It is always a treat when a book turns out to be about more than expected and this was the case with "Racing Green." Expecting a book on the technical aspects of cars and their switching to electrical power instead of internal combustion, it did have that but so much more that was very interesting. Here is my review of this book.
Title/Author: “Racing Green: How Motorsport Science Can Save the World” by Kit Chapman
Rating: 4 of 5 stars (very good)
Review: Auto racing would not be the first sport one would think would be a leader in promoting environmental and scientific awareness but this book by Kit Chapman proves that thought to be false. The science that goes into building race cars, aerodynamics, fuel and energy efficiency and safety are all quite complex and yet can also be used to help preserve the environment, mitigate climate change, advance health care technology and yes, improve the driving experience of regular travelers and commuters.

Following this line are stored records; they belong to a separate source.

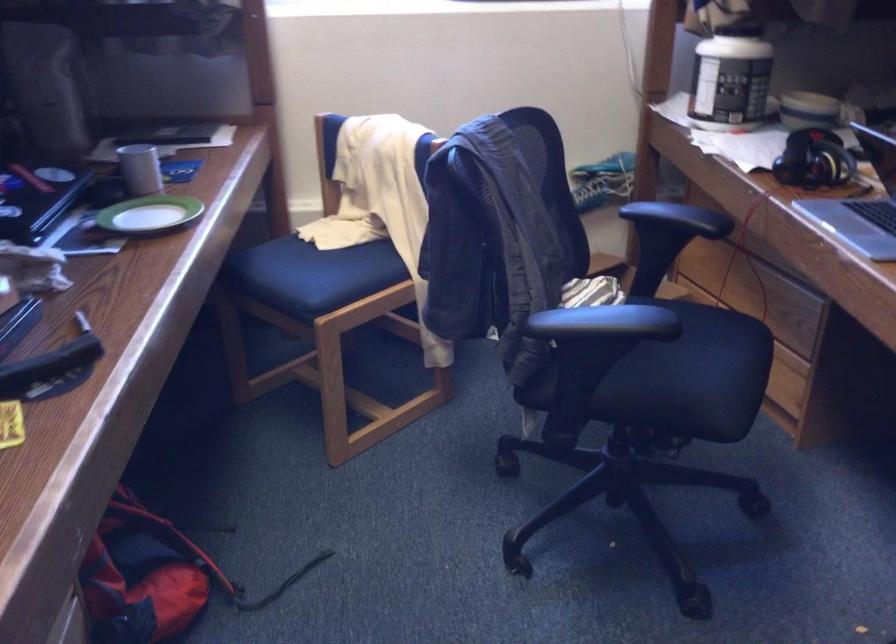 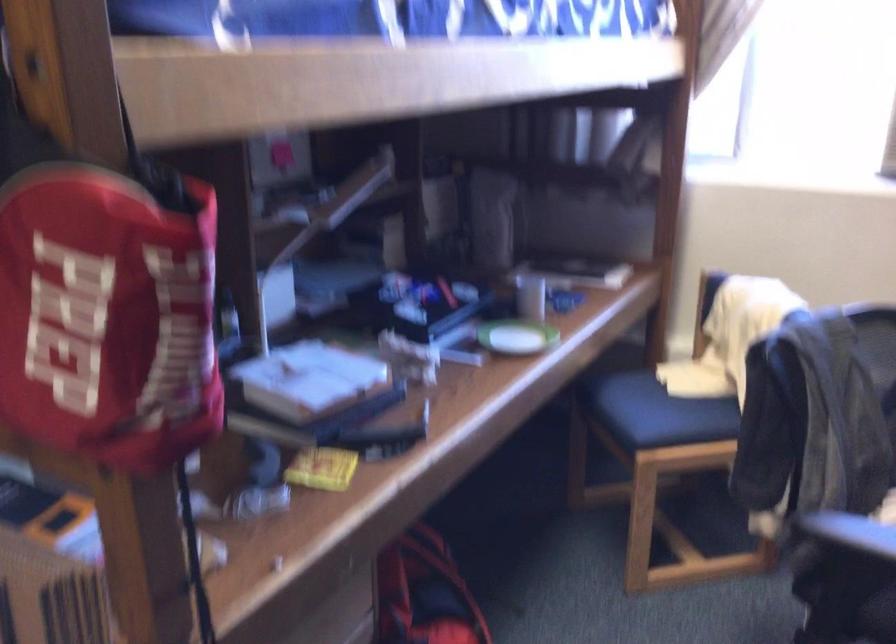 The point at (151, 167) is marked in the first image. Where is the corresponding point in the second image?

(530, 297) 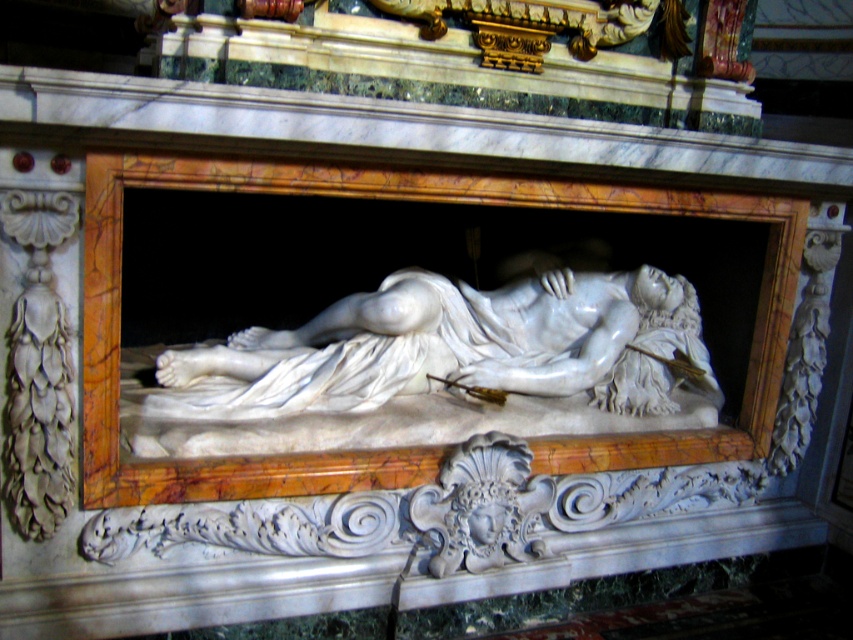 Based on the photo, is white marble statue at center below white marble mask at center?

No, white marble statue at center is not below white marble mask at center.

Can you confirm if white marble statue at center is smaller than white marble mask at center?

No, white marble statue at center is not smaller than white marble mask at center.

Where is `white marble statue at center`? The image size is (853, 640). white marble statue at center is located at coordinates (451, 348). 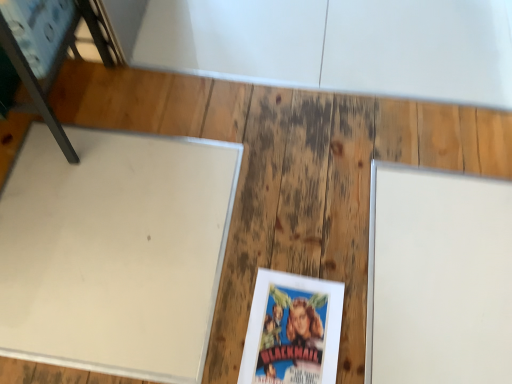 I want to click on vacant location below white matte board at right (from a real-world perspective), so click(444, 278). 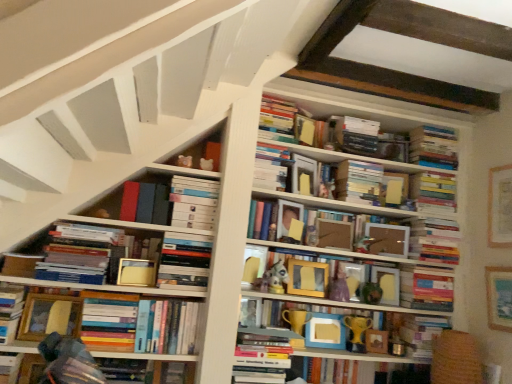 Question: From the image's perspective, is hardcover book at upper center, which ranks as the 16th book in bottom-to-top order, on hardcover books at lower left, the 11th book when ordered from top to bottom?

Choices:
 (A) yes
 (B) no

Answer: (A)

Question: Can you confirm if hardcover book at upper center, the 1th book from the top, is positioned to the left of hardcover books at lower left, which is the 6th book in bottom-to-top order?

Choices:
 (A) yes
 (B) no

Answer: (B)

Question: Can you confirm if hardcover book at upper center, the 1th book from the top, is wider than hardcover books at lower left, which is the 6th book in bottom-to-top order?

Choices:
 (A) yes
 (B) no

Answer: (B)

Question: Can you confirm if hardcover book at upper center, the 1th book from the top, is taller than hardcover books at lower left, which is the 6th book in bottom-to-top order?

Choices:
 (A) yes
 (B) no

Answer: (A)

Question: Can we say hardcover book at upper center, which ranks as the 16th book in bottom-to-top order, lies outside hardcover books at lower left, which is the 6th book in bottom-to-top order?

Choices:
 (A) no
 (B) yes

Answer: (B)

Question: Is hardcover book at upper center, which ranks as the 16th book in bottom-to-top order, to the right of hardcover books at lower left, which is the 6th book in bottom-to-top order, from the viewer's perspective?

Choices:
 (A) yes
 (B) no

Answer: (A)

Question: Considering the relative sizes of hardcover book at upper center, the 4th paperback book viewed from the front, and white matte bookshelf at center, acting as the 14th book starting from the bottom, in the image provided, is hardcover book at upper center, the 4th paperback book viewed from the front, thinner than white matte bookshelf at center, acting as the 14th book starting from the bottom,?

Choices:
 (A) yes
 (B) no

Answer: (A)

Question: Is white matte bookshelf at center, the 3th book viewed from the top, a part of hardcover book at upper center, arranged as the second paperback book when viewed from the back?

Choices:
 (A) no
 (B) yes

Answer: (A)

Question: Is the position of hardcover book at upper center, arranged as the second paperback book when viewed from the back, more distant than that of white matte bookshelf at center, acting as the 14th book starting from the bottom?

Choices:
 (A) no
 (B) yes

Answer: (B)

Question: Can you confirm if hardcover book at upper center, the first paperback book viewed from the right, is shorter than white matte bookshelf at center, the 3th book viewed from the top?

Choices:
 (A) no
 (B) yes

Answer: (A)

Question: From the image's perspective, is hardcover book at upper center, the 4th paperback book viewed from the front, beneath white matte bookshelf at center, acting as the 14th book starting from the bottom?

Of course, given the title, one would expect that the book would address climate change and the use of electric cars to combat that. Chapman starts this discussion with that (after providing the reader with a brief history of auto racing) by telling the story of the Formula E racing circuit. Similar to F1 only in the types of courses they run, Formula E not only uses solely electric cars but they are considered to be the cutting edge for chassis design, energy efficiency and other such advances in the sport. Other circuits, even NASCAR, have taken notice. The other interesting aspect discussed about Formula E is how many scientists and engineers work in the industry as their talents are put to use in many different fields.
Speaking of different fields, the book does not concentrate solely on auto racing. One of the more interesting topics covered by Dr. Chapman in his explanation of how auto racing science helps other areas includes healthcare. He explains how some of the same technology that makes race car engines more efficient, whether electric or internal combustion, helped make ventilators that were used on patients during the early days of the COVID-19 pandemic more efficient as well.
Chapman explores a variety of topics and interviews people of both genders in a wide variety of specialties to make the book complete. It does get very technical and detailed at times, so unless a reader is well versed in the topics, it will take careful reading to fully understand those passages. It does help that for the most part, the language is such that one doesn’t have to be an expert to at least gain a rudimentary understanding of the science and he uses many excellent everyday examples.
The writing about the sport itself, primarily F1 racing, is done quite well. This may come across as macabre, but this reviewer believed the best writing was done about two famous crashes in F1. The first, which shook a young Chapman to the core, was the 1994 crash that killed one of the greatest drivers of all time in any form of racing, Aryton Senna. The other one was the near death of Romain Grosjean in the 2020 Bahrain Grand Prix, when many of the advances in safety that Chapman writes about were used to save Grosjean’s life when his care was engulfed in flames. Both times Chapman explained the dangers the drivers faced and it was a good illustration of the tremendous advancements made in safety.
This is the rare sports book that will appeal mostly to non-sports fans as those with interest or careers in science or engineering will appreciate the connections between auto racing and other areas using those concepts. Race fans, especially F1 fans, will also enjoy not only seeing this connection but also get a good glimpse at the future of the sport.
I wish to thank Bloomsbury USA for providing a copy of the book via NetGalley in exchange for an honest review.